Was es nun braucht, sind Bayern-Profis, die einen Strich unter die Königsklasse machen und sich voll auf die ausstehenden Spiele einlassen. Hierbei ist vor allem Trainer Hansi Flick gefragt, den Fokus der Akteure auf die ausstehenden Aufgaben zu lenken. An diesem dürfte das Theater der letzten Wochen jedoch nicht spurlos vorbeigegangen sein. Der Münchner Coach wirkt nach den Machtkämpfen mit Salihamidzic und dem Fragen-Terror der Journalisten jedenfalls (verständlicherweise!) zunehmend genervt. Demnach muss der 56-Jährige aufpassen, dass sich seine schlechte Stimmung nicht auf die Mannschaft auswirkt.

Für das Team ist es von großer Wichtigkeit, sich von den Nebenschauplätzen nicht ablenken zu lassen. Dies ist aber leichter gesagt als getan, zumal die Luft sportlich ein wenig raus ist und die Diskussionen um die Zukunft des Trainers die Schlagzeilen noch mehr dominieren werden. Die letzten sechs Spiele drohen folglich ein wenig zur Nebensache werden. Genau das darf den Bayern allerdings nicht passieren.

Bayern droht Gefahr von Gladbach und Leverkusen: Trumpfen die Krisenklubs wieder gegen die Münchner auf?
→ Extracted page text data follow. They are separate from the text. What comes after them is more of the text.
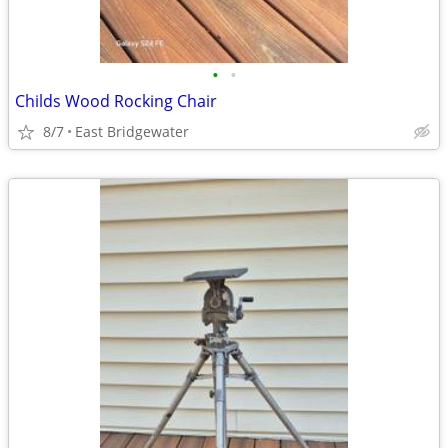
•
•
Childs Wood Rocking Chair
8/7
East Bridgewater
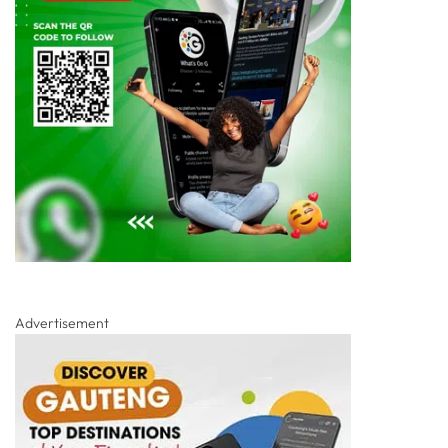
Advertisement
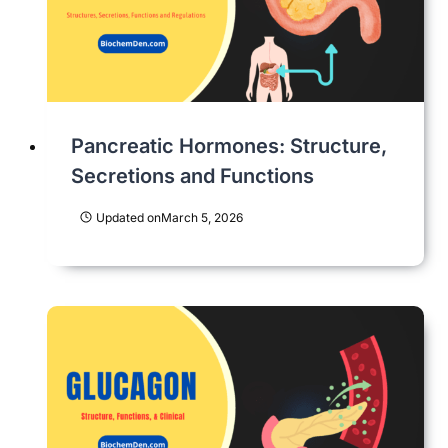
Pancreatic Hormones: Structure,
Secretions and Functions
Updated on
March 5, 2026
Auf die Münchner wartet in den nächsten Wochen nicht nur das schwierige Spiel gegen Wolfsburg, sondern auch noch die Begegnungen mit Borussia Mönchengladbach und Bayer 04 Leverkusen. Wenngleich man anmerken könnte, dass sich die beiden letztgenannten Klubs in einer schwachen Verfassung befinden, sind diese noch immer Gefahrenquellen. Die letzten Jahre haben ganz gut gezeigt, dass ausgerechnet Gladbach und Leverkusen stets mehrere Gänge hochschalten können, wenn es gegen die Bayern geht. Unmittelbar nach seiner Beförderung zum Cheftrainer wurde Hansi Flick genau von diesen beiden Teams geschlagen.
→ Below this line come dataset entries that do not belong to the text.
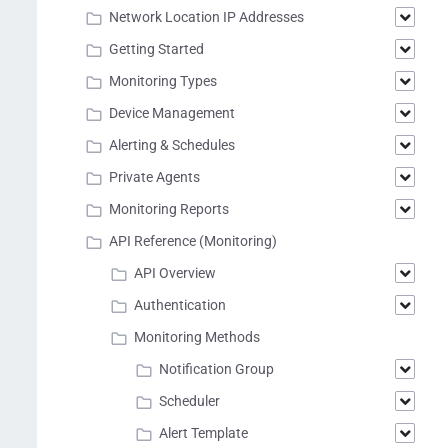
Network Location IP Addresses
Getting Started
Monitoring Types
Device Management
Alerting & Schedules
Private Agents
Monitoring Reports
API Reference (Monitoring)
API Overview
Authentication
Monitoring Methods
Notification Group
Scheduler
Alert Template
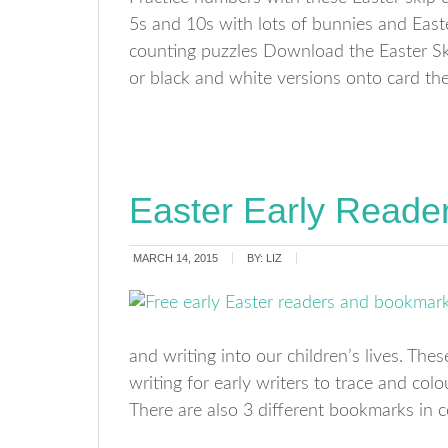
5s and 10s with lots of bunnies and Easte
counting puzzles Download the Easter Ski
or black and white versions onto card then
Easter Early Reade
MARCH 14, 2015
BY:
LIZ
and writing into our children’s lives. The
writing for early writers to trace and col
There are also 3 different bookmarks in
Die Meisterschaft ist also bei Weitem noch nicht so zementiert, wie manch einer das glauben mag. Wichtig ist vor allem, dass sich auch die Spieler auf dem Platz ihrer Sache nicht zu sicher sind. Wer den FC Bayern kennt, weiß aber, dass sie in der Regel wieder einen Gang hochschalten können, sollte es tatsächlich noch mal eng werden. Selbst wenn die gezeichneten Bayern am Wochenende zwei Punkte auf Leipzig verlieren sollten: Die verbliebenen drei Zähler wird man sich nicht wegnehmen lassen, da der Fokus in diesem Fall sicherlich wieder geschärft wird.